Neil H. Dishman is a Principal in the Chicago, Illinois, office of Jackson Lewis P.C. His business is helping employers prevent and resolve disputes with their employees.

Mr. Dishman helps employers reduce risk and minimize legal costs by giving advice on difficult personnel decisions before litigation ensues. When litigation is unavoidable, he helps employers protect their assets and reputations by vigorously and efficiently defending them from employee lawsuits. Mr. Dishman counsels and defends employers on a wide spectrum of issues, including race, sex, age, religion, national origin, disability and sexual-orientation discrimination; sexual harassment; retaliatory discharge; Family and Medical Leave; and wage-hour compliance. He assists employers in a wide variety of industries, with particular experience in the property management, non-profit, manufacturing, and health-care fields.

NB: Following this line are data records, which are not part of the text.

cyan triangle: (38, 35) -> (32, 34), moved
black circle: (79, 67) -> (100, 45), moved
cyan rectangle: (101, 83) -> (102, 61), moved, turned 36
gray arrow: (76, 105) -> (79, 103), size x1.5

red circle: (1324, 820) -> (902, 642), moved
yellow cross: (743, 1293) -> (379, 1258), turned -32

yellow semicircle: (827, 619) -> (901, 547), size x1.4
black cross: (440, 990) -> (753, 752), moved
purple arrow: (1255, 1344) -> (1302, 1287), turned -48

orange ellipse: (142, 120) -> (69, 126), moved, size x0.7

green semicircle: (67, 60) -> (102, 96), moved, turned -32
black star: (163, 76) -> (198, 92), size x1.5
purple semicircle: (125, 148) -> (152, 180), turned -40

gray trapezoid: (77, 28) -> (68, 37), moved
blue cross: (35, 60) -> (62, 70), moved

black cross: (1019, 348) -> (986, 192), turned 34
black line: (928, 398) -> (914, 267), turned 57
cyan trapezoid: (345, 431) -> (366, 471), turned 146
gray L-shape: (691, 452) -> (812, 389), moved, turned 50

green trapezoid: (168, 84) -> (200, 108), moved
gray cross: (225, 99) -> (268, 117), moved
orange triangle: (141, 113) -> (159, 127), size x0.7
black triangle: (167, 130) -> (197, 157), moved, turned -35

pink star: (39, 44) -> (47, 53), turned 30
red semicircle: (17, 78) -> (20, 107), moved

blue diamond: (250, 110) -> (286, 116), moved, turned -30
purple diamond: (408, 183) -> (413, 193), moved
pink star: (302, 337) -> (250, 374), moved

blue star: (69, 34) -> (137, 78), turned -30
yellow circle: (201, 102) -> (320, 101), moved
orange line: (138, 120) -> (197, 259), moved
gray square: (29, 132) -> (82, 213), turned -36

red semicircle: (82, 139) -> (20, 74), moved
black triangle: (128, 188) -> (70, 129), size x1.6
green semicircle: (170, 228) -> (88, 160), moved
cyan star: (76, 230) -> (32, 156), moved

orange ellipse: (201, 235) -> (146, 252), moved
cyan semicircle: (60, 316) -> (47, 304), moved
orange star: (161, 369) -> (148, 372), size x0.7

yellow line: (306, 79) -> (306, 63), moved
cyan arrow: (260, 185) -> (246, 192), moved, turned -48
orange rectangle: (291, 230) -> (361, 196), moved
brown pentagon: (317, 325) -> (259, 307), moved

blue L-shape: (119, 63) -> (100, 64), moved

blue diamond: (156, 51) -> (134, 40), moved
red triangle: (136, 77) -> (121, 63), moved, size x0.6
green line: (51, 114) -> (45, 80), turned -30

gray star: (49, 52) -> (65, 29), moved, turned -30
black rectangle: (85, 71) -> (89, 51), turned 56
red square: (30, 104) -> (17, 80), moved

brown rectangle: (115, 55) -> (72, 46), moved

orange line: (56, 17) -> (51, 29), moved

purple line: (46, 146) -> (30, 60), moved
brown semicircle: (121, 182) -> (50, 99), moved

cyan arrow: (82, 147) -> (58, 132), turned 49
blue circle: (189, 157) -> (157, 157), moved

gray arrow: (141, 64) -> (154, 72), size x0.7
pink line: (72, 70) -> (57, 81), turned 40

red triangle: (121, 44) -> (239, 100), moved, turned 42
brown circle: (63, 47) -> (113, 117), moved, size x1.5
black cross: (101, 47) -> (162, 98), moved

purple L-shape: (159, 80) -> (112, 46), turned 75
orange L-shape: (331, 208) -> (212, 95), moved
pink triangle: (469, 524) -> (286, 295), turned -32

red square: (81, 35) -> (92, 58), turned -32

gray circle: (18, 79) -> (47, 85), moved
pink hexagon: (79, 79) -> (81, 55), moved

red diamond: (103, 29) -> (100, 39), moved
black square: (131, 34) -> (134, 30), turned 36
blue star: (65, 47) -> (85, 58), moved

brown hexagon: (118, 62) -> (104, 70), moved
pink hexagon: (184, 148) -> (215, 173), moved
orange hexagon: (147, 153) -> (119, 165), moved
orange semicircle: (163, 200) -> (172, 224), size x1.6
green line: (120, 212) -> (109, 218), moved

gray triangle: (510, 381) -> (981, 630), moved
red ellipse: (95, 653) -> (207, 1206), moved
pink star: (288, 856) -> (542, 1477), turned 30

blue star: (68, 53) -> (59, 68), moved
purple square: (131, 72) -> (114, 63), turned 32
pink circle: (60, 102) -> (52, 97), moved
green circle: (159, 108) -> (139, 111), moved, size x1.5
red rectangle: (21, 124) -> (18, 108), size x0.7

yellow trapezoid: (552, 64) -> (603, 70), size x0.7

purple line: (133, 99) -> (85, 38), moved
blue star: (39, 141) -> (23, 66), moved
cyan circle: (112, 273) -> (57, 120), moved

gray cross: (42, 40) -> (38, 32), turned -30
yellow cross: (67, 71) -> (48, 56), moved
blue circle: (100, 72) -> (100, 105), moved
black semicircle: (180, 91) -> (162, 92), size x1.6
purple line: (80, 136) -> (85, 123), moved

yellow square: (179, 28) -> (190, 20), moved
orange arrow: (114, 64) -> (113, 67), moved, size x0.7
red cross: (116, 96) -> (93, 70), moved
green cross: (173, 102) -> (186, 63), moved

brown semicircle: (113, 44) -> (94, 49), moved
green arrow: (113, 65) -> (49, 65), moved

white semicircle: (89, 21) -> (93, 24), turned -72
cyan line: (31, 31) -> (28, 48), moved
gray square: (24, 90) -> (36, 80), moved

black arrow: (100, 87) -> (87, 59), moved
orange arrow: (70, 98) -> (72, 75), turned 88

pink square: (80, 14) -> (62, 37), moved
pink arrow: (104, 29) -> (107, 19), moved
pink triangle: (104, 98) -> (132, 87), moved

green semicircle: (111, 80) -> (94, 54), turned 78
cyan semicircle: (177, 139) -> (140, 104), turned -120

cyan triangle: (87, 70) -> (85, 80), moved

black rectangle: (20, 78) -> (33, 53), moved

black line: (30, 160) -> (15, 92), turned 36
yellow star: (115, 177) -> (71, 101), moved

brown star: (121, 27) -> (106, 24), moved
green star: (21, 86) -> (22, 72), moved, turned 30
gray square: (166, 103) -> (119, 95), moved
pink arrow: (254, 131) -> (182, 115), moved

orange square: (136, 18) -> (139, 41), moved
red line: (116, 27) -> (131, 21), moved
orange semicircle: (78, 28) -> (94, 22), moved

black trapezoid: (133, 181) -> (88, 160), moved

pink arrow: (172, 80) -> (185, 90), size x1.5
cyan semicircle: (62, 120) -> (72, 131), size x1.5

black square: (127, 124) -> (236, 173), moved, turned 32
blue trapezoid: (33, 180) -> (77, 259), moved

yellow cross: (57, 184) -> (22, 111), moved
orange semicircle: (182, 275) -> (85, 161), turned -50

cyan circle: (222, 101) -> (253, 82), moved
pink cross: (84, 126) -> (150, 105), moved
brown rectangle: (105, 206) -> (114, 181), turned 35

Mr. Dishman has garnered the accolades of his peers for his work in advising and defending employers. He is the author of publications on employment law, civil procedure, and practice development. In addition to his published works, Mr. Dishman is committed to educating the human-resources community on key issues in employment law. To that end, he is a frequent speaker on employment-law topics, having given over twenty seminars to various business groups in just the last two years. Mr. Dishman has also served as a guest lecturer at Wheaton College and Oakton Community College, and he was interviewed on WDCB Public Radio (90.9 FM) about trends in wage-hour litigation.